An organization representing eight Mi’kmaq groups in New Brunswick is joining a court challenge to the federal government’s approval of a new offshore oil project in Newfoundland.
Mi’gmawe’l Tplu’tagnn Inc. says a single spill from the Bay du Nord offshore oil development could harm Atlantic salmon, The Canadian Press reports.
The group says Ottawa did not fulfil; its duty to meaningfully consult with Indigenous communities about the proposed project led by Norway state fossil Equinor.
The federal government gave Bay du Nord regulatory approval in April, in what one critic immediately labelled a “slap in the face” from the federal cabinet. The $9.4-billion megaproject would be located about 500 kilometres northeast of St. John’s if Equinor decides to go ahead.

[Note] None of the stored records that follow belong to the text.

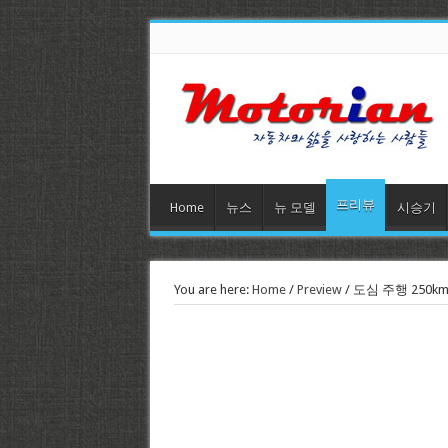
프리뷰
Home
뉴스
뉴 모델
시승기
You are here:
Home
/
Preview
/
도심 주행 250km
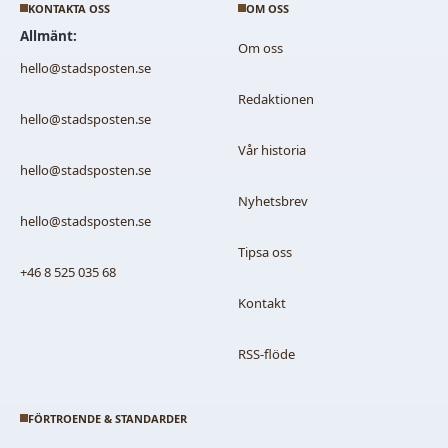
KONTAKTA OSS
OM OSS
Allmänt:
Om oss
hello@stadsposten.se
Redaktionen
hello@stadsposten.se
Vår historia
hello@stadsposten.se
Nyhetsbrev
hello@stadsposten.se
Tipsa oss
+46 8 525 035 68
Kontakt
RSS-flöde
FÖRTROENDE & STANDARDER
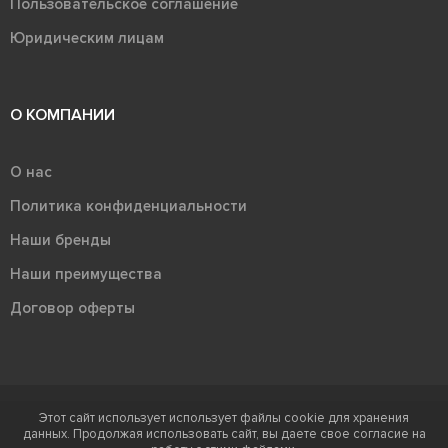
Пользовательское соглашение
Юридическим лицам
О КОМПАНИИ
О нас
Политика конфиденциальности
Наши бренды
Наши преимущества
Договор оферты
Этот сайт использует использует файлы cookie для хранения
Терра - территория керамики 2026
данных. Продолжая использовать сайт, вы даете свое согласие на
Ⓒ Правообладателем товарного знака "Терра" является ООО "Атлас-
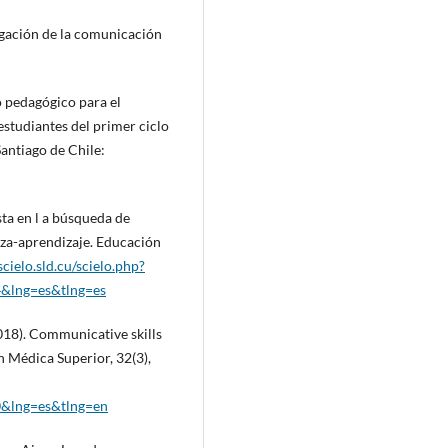
tigación de la comunicación
o pedagógico para el
estudiantes del primer ciclo
Santiago de Chile:
sta en l a búsqueda de
nza-aprendizaje. Educación
scielo.sld.cu/scielo.php?
&lng=es&tlng=es
2018). Communicative skills
n Médica Superior, 32(3),
0&lng=es&tlng=en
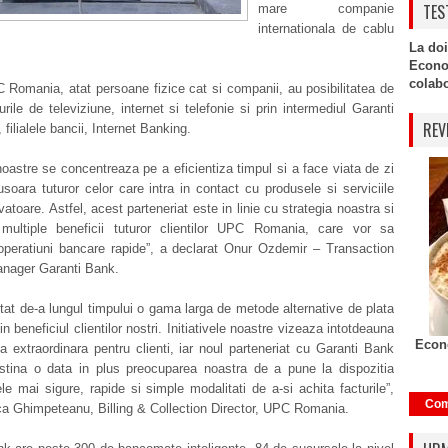
TES
mare companie
internationala de cablu
La doi
Econo
colabor
C Romania, atat persoane fizice cat si companii, au posibilitatea de
turile de televiziune, internet si telefonie si prin intermediul Garanti
REV
filialele bancii, Internet Banking.
 noastre se concentreaza pe a eficientiza timpul si a face viata de zi
soara tuturor celor care intra in contact cu produsele si serviciile
vatoare. Astfel, acest parteneriat este in linie cu strategia noastra si
ultiple beneficii tuturor clientilor UPC Romania, care vor sa
operatiuni bancare rapide”, a declarat Onur Ozdemir – Transaction
nager Garanti Bank.
at de-a lungul timpului o gama larga de metode alternative de plata
 in beneficiul clientilor nostri. Initiativele noastre vizeaza intotdeauna
Econo
a extraordinara pentru clienti, iar noul parteneriat cu Garanti Bank
stina o data in plus preocuparea noastra de a pune la dispozitia
cele mai sigure, rapide si simple modalitati de a-si achita facturile”,
Com
ca Ghimpeteanu, Billing & Collection Director, UPC Romania.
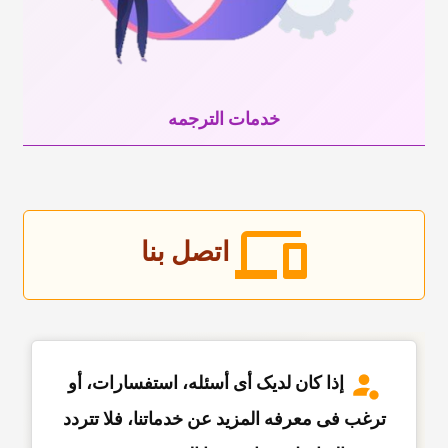
خدمات الترجمه
اتصل بنا
إذا کان لدیک أی أسئله، استفسارات، أو
ترغب فی معرفه المزید عن خدماتنا، فلا تتردد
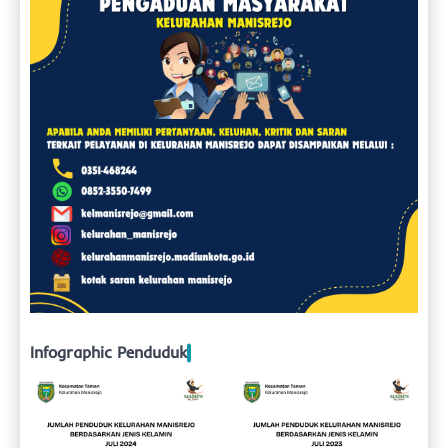
Infographic Penduduk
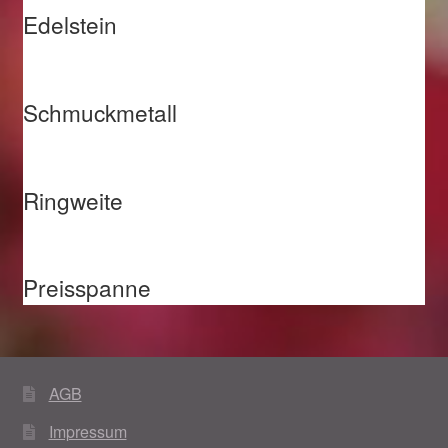
Edelstein
Schmuckmetall
Ringweite
Preisspanne
AGB
Impressum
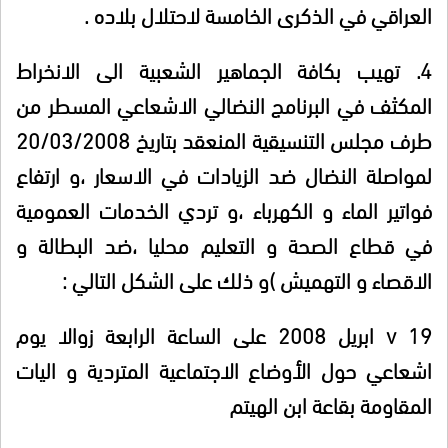
العراقي في الذكرى الخامسة لاحتلال بلاده .
4.
تهيب بكافة الجماهير الشعبية الى الانخراط
المكثف في البرنامج النضالي الاشعاعي المسطر من
طرف مجلس التنسيقية المنعقد بتاريخ 20/03/2008
لمواصلة النضال ضد الزيادات في الاسعار ،و ارتفاع
فواتير الماء و الكهرباء ،و تردي الخدمات العمومية
في قطاع الصحة و التعليم محليا ،ضد البطالة و
الاقصاء و التهميش )و ذلك على الشكل التالي :
v
19 ابريل 2008 على الساعة الرابعة زوالا يوم
اشعاعي حول الأوضاع الاجتماعية المتردية و اليات
المقاومة بقاعة ابن الهيتم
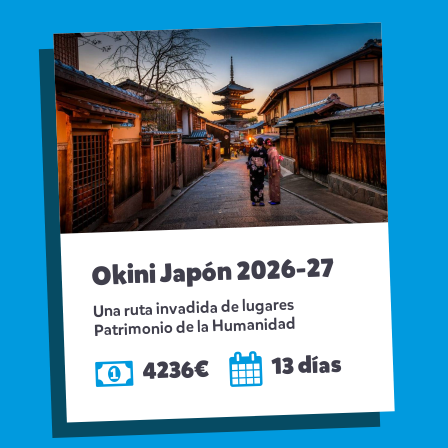
Okini Japón 2026-27
Una ruta invadida de lugares
Patrimonio de la Humanidad
13 días
4236€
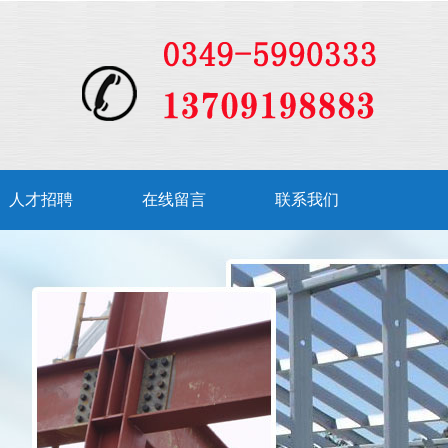
人才招聘
在线留言
联系我们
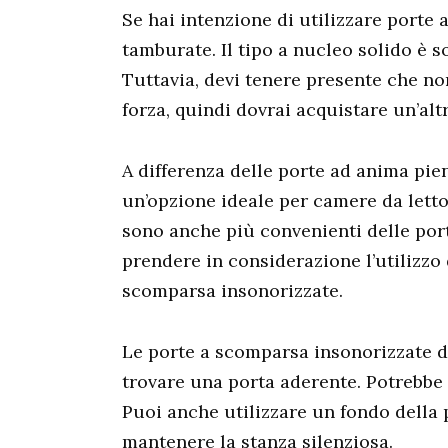
Se hai intenzione di utilizzare porte 
tamburate. Il tipo a nucleo solido è 
Tuttavia, devi tenere presente che no
forza, quindi dovrai acquistare un’alt
A differenza delle porte ad anima pien
un’opzione ideale per camere da letto
sono anche più convenienti delle port
prendere in considerazione l’utilizzo 
scomparsa insonorizzate.
Le porte a scomparsa insonorizzate de
trovare una porta aderente. Potrebbe
Puoi anche utilizzare un fondo della 
mantenere la stanza silenziosa.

Environmental law group Ecojustice filed an application on May 6 in Federal Court for a judicial review of Ottawa’s approval of Bay du Nord’s environmental assessment.
The group says Environment Minister Steven Guilbeault didn’t consider the greenhouse gas emissions that would be released when the development’s estimated 500 million barrels of recoverable oil are burned as fuel.
Guilbeault’s order approving the project set 137 conditions, including a requirement for net-zero operations by 2050. But “industry and government rhetoric around ‘clean oil’ blatantly ignores the fact that the process of extracting oil only accounts for 10% of the emissions from an oil project, with the other 90% coming when the oil is burned,” Ecojustice said at the time.
“Recent estimates suggest that over its lifetime, Bay du Nord is projected to produce between 300 million to one billion barrels of oil, which could in turn generate about 400 million tonnes of carbon,” the same emissions that would come from seven to 10 million internal combustion cars per year.